Transposing rows and columns in SQL Server Integration Services
Okay, this was a rough one. The challenge was that a customer had Excel spreadsheets where we needed to transpose the rows and columns. In other words, the spreadsheet looked like this:
But we needed the records to list Program values by date, like this:
Of course, I did that by simply copying the cells and doing a "Paste | Transpose" in Excel. But when you have several hundred spreadsheets being used by folks, that's a nontrivial operation.
At first it looked like my only option was going to be writing a script in a Script Transform component - there's no "transpose" component in SSIS. But every time I asked someone about this, their first response was the Pivot component, which wasn't quite right. Today I ran across some comments on the Unpivot component, and something about the output called to me:
And suddenly I figured it out - I could unpivot the spreadsheet, then pivot it again on the other field. Voila! A transpose.
So let's walk through this. I'm going to skip many of the SSIS basics - if you need help with SSIS, check out the tutorials here.
First, let's set up our Excel spreadsheet. This is the one step you really need to do - set a table name on your data. Click and select your data range, including the headers, then type a name into the Name box in the top left:
Hit the "Enter" key then save the spreadsheet. (Note: Save as Excel 95-2003; SSIS doesn't do Office 2007 yet)
Add a data flow task to a new SSIS project. In the data flow pane, add an Excel source pointing to the ProgramData table in the spreadsheet we just saved. If you preview the data, note the date columns have column names of F2, F3, F4 - the date values of 1/1/2007, etc don't map as column names. So let's go to the columns pane in the Excel source editor and give them intelligent names:
Next we're going to add an Unpivot transformation component and link our Excel Source to it. Double-click on the Unpivot component to open the transformation editor. Then you'll check each of the boxes to the left of each of the month columns which adds them to the "Input Column" list. For each of them you'll enter "MeasureValue" as the Destination Column. Finally, enter "MeasureDate" as the Pivot key value column name at the bottom:
The output of this transform will look like this:
The next step is a bit of trickery - due to the way the Pivot transform works, we need to sort the output of the Unpivot transform so that the appropriate records will be adjacent, otherwise you'll get a staggered output. Add a Sort Transformation component and connect the Unpivot output to it:
Configure the Sort Transform to sort by the MeasureDate column.
Now let's add a Pivot transform and connect the output of the Sort component to it:
Now comes the really tricky part - configuring the Pivot component. Double-click on it to open the Advanced Editor. In the Component Properties tab we don't have to change anything.
Open the Input Columns tab. Check all three available input columns. That's all we have to do here.

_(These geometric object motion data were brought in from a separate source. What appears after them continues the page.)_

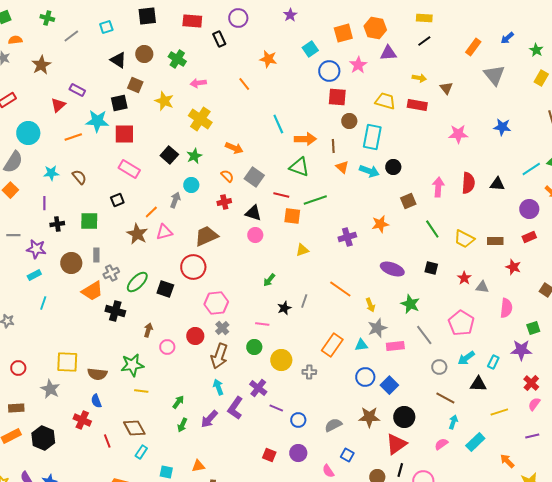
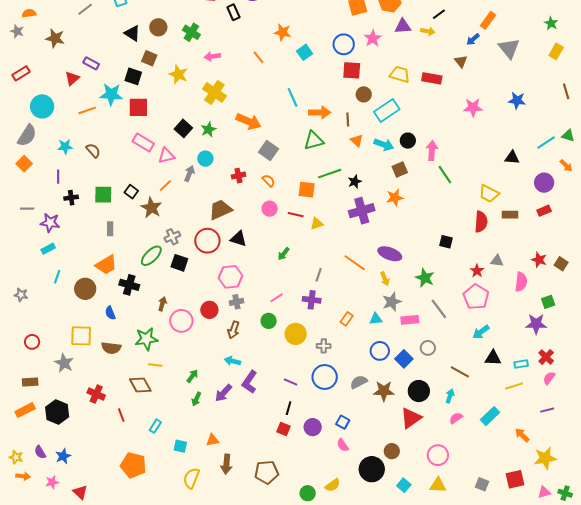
blue arrow: (507, 38) -> (473, 39), moved
cyan square: (310, 49) -> (305, 52), moved
brown star: (41, 65) -> (55, 38), turned -30
yellow arrow: (419, 78) -> (428, 31), moved
black square: (119, 103) -> (133, 76), turned 30
cyan rectangle: (372, 137) -> (387, 110), turned 45
orange arrow: (234, 148) -> (248, 121), size x1.4
green triangle: (299, 167) -> (314, 141), turned -35
orange semicircle: (227, 176) -> (269, 181), moved
red semicircle: (468, 183) -> (481, 222), moved
pink arrow: (438, 187) -> (432, 151), moved
red line: (281, 195) -> (296, 215), moved
black square: (117, 200) -> (131, 192), moved, turned -32
brown square: (408, 201) -> (400, 170), moved
black triangle: (253, 213) -> (238, 239), moved
green line: (432, 229) -> (445, 175), moved
pink triangle: (164, 232) -> (166, 156), moved
purple cross: (347, 237) -> (362, 211), size x1.4
yellow trapezoid: (464, 239) -> (489, 194), moved
brown circle: (71, 263) -> (85, 289), moved
red star: (513, 267) -> (539, 260), moved
purple ellipse: (392, 269) -> (390, 254), moved
gray cross: (111, 273) -> (172, 237), moved
red star: (464, 278) -> (477, 271), moved
black star: (284, 308) -> (355, 182), moved
pink line: (262, 324) -> (277, 298), turned -40
gray cross: (222, 328) -> (236, 302), turned 32
orange rectangle: (332, 345) -> (347, 319), size x0.6
pink circle: (167, 347) -> (181, 321), size x1.5
brown arrow: (219, 356) -> (233, 330), size x0.7
cyan rectangle: (493, 362) -> (521, 364), moved, turned 56
gray circle: (439, 367) -> (428, 348), moved
cyan arrow: (218, 387) -> (232, 361), turned -56
purple cross: (258, 388) -> (312, 300), moved, turned -30
blue semicircle: (96, 401) -> (110, 313), moved
blue circle: (298, 420) -> (325, 377), moved, size x1.6
cyan arrow: (453, 422) -> (450, 396), moved
gray semicircle: (333, 425) -> (359, 382), moved
brown diamond: (134, 428) -> (140, 385), moved
blue square: (347, 455) -> (343, 422), moved
black line: (400, 470) -> (289, 408), moved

Open the Input and Output Properties tab. Open up the Privot Default Input and Input Columns folder. Select "MeasureDate." Note the LineageID number here - we'll need that later. Set the PivotUsage to "1". The PivotUsage indicates to SSIS how to use each column:
- 0: Row Attribute
- 1: Row ID
- 2: Column ID
- 3: Values
So MeasureValue gets a PivotUsage of 3, and note its LineageID. Program gets a 2.
Now let's create our outputs - open up the Pivot Default Output and click on "Output Columns"
Click on the "Add Column" button at the bottom. Our first column is going to be the MeasureDate - set the name to "MeasureDate" and the SourceColumn to the LineageID of the MeasureDate input column.
Now we're going to add the four columns for our four programs. Click on the Output Columns again (if you have "MeasureDate" highlighted when you add a column, it will be inserted above MeasureDate. There's no way to rearrange columns once you create them. It's not a huge deal, but if you're aesthetically nitpicky...).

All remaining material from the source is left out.